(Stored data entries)
# # # # #

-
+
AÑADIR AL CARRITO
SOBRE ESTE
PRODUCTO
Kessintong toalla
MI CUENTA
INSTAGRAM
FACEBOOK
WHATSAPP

# # # # #

Your instructions: The records above are to be duplicated word for word.

Your response:
-
+
AÑADIR AL CARRITO
SOBRE ESTE
PRODUCTO
Kessintong toalla
MI CUENTA
INSTAGRAM
FACEBOOK
WHATSAPP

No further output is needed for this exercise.